Comment: A society fraying at the edges

Anyone who's had to deal with the Israeli banking system has probably felt like exploding in anger at some point.

Beersheba bank tragedy390(3)) (photo credit: Rotem Regev)
Beersheba bank tragedy390(3))
(photo credit: Rotem Regev)
Anyone who’s had to deal with the Israeli banking system has probably felt like exploding in anger at some point. Between the exorbitant fees for every little transaction, the long lines and the general philosophy of ‘You don’t have an alternative, you have to deal with us so we can do whatever the hell we want,’ Israeli banks are a well-documented horror story that can leave the most mild-mannered client on the verge of hysteria.
Bank Hapoalim is typical of the rich-get-richer-while-the-working-class-suffers scenario, with net profits in 2012 of NIS 2.54 billion.
Its CEO Zion Kenan earned NIS 8.1 million last year and the bank’s chairman Yair Seroussi earned NIS 8.39 million, some of it on the backs of the salaried customers who are run through the financial wringer at every turn, until they are dried up.
Those numbers are certainly obscene, but in no way do they excuse or provide any motive whatsoever for the atrocity committed Monday at the Bank Hapoalim Jabotinsky Street branch in Beersheba.
However, anyone who has dug himself a financial hole – with suffocating overdraft interest rates, increasing housing costs and price increases insuring the continuation of the downbound train – will probably have an snippet of understanding of what might have gone through Itamar Alon’s mind when the bank apparently rejected his appeal to extend his credit line for NIS 6,000 to help pay his mortgage.
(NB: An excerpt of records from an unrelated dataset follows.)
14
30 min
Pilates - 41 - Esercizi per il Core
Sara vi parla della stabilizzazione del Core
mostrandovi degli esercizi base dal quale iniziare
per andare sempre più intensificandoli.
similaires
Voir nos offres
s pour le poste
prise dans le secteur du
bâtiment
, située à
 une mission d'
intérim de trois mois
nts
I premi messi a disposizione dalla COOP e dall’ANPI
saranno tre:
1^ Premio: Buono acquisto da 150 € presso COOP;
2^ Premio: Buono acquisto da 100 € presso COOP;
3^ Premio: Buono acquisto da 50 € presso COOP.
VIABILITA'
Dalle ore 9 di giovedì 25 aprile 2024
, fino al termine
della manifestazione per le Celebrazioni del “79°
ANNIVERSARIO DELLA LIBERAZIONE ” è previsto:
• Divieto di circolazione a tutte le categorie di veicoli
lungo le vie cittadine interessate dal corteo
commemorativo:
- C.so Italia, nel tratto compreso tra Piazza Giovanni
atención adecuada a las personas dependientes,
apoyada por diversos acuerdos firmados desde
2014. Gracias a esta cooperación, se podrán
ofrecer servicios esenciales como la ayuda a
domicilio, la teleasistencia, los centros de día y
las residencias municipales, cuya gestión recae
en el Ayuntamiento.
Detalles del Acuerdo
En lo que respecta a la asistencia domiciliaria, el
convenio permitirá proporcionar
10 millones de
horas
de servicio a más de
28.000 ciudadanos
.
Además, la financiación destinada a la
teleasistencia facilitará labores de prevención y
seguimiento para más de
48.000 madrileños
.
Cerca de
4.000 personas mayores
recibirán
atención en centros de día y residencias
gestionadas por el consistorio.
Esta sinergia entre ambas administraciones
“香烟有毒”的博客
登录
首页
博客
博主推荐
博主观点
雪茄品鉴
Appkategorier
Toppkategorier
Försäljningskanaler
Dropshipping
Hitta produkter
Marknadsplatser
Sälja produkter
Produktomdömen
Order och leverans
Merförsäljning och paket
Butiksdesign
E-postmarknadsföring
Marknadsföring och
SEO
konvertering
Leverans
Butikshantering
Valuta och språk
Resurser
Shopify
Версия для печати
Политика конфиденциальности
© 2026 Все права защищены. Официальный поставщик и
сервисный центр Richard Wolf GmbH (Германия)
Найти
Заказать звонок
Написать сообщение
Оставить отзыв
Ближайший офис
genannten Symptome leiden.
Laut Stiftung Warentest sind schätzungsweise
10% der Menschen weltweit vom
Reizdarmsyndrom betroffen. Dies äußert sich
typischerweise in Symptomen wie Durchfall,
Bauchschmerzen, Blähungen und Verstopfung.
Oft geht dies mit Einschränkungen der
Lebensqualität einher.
A friend noted on Monday that when she sought some mortgage release during a tough stretch a couple years ago, she was told by her bank, “We’re a business. We’re not here to help you.”
Indeed, a business it is. And apparently, in their “eyes on the prize” profit-making mode, there is no room for sentimentality or compassion.
Without entering into the increasingly disturbing trend of licensed carriers of firearms turning them on innocent victims, it’s becoming apparent that our society is fraying at its seams. It’s more difficult, if not impossible, for families to make ends meet.
And the safety net that is supposed to help those in need is full of holes. The social protest movement and the Yair Lapid phenomenon is an obvious response to the gaping problem, but is it a case of too little, too late?
A recent report released by the Jerusalem-based Taub Center for Social Policy warned of the alarming trend, saying that Israel “is a country brimming with outstanding potential. At the same time, it is advancing along very steady multi-decade socioeconomic trajectories that are simply unsustainable for the future.”
For some people, like Itamar Alon and his victims, that future arrived yesterday.